Absence d’obligation pour l’administration de réaliser une contre-expertise à la demande de l’agent dans le cas où l’application de la législation relative aux accidents de service pour les congés de maladie imputable à un accident de service est exclue.

Par un jugement du 15 septembre 2017, le Tribunal administratif de Montreuil est venu préciser qu’il « ne résulte d’aucune disposition législative ou réglementaire que [l’]agent détiendrait le droit d’obtenir une nouvelle expertise médicale en dehors de la procédure de consultation de la Commission de réforme prévue par les dispositions de l’article 57 de la loi du 26 janvier 1984 ».

Dans la présente affaire, à la suite d’un accident de service, un agent avait été examiné par un médecin agréé qui, dans le cadre d’une seconde expertise, avait confirmé l’imputabilité des séquelles subis par l’agent au service pour une période allant du 28 septembre 2015 au 28 mars 2016, date de la consolidation.

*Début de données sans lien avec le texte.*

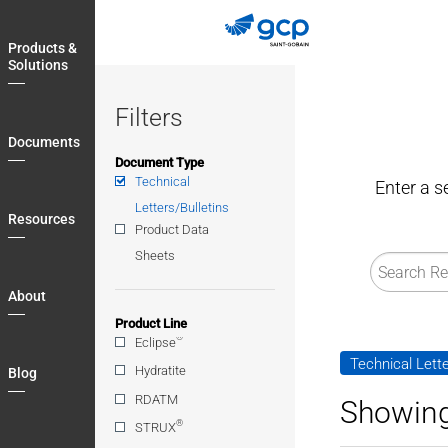
Skip
to
Products &
main
Solutions
navigation
Filters
Documents
Document Type
Technical
Enter a s
Letters/Bulletins
Resources
Product Data
Sheets
About
Product Line
®
Eclipse
Technical Lette
Hydratite
Blog
RDATM
Showing
®
STRUX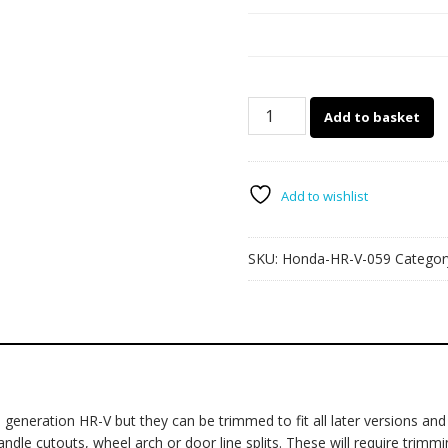
Honda
Add to basket
HR-
V
059
quantity
Add to wishlist
SKU:
Honda-HR-V-059
Categor
neration HR-V but they can be trimmed to fit all later versions and f
le cutouts, wheel arch or door line splits. These will require trimming 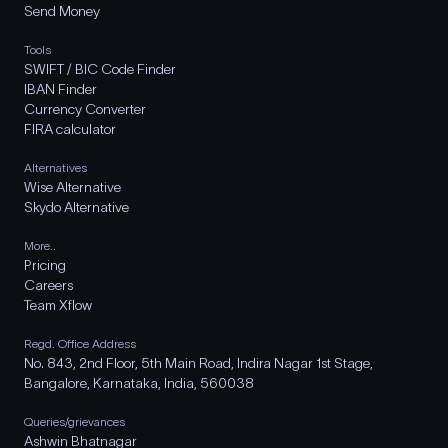
Send Money
Tools
SWIFT / BIC Code Finder
IBAN Finder
Currency Converter
FIRA calculator
Alternatives
Wise Alternative
Skydo Alternative
More..
Pricing
Careers
Team Xflow
Regd. Office Address
No. 843, 2nd Floor, 5th Main Road, Indira Nagar 1st Stage,
Bangalore, Karnataka, India, 560038
Queries/grievances
Ashwin Bhatnagar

Par une demande préalable puis un recours contentieux, l’agent avait sollicité du Maire de la Commune une contre-expertise.

Au visa des articles 57 de la loi du 26 janvier 1984 et 23 du décret du 30 juillet 1987, le Tribunal écarte cette demande au motif que la Commune n’était pas tenue de réaliser cette contre-expertise dans la mesure où il existe une procédure prévue devant la Commission de réforme (articles 13 alinéa 2, 14 alinéa 1 et 16 alinéa 3 et 4 ainsi que de l’article 17 alinéa 7 de l’arrêté du 4 août 2004).

TA MONTREUIL, 15/09/2017, n°1605603.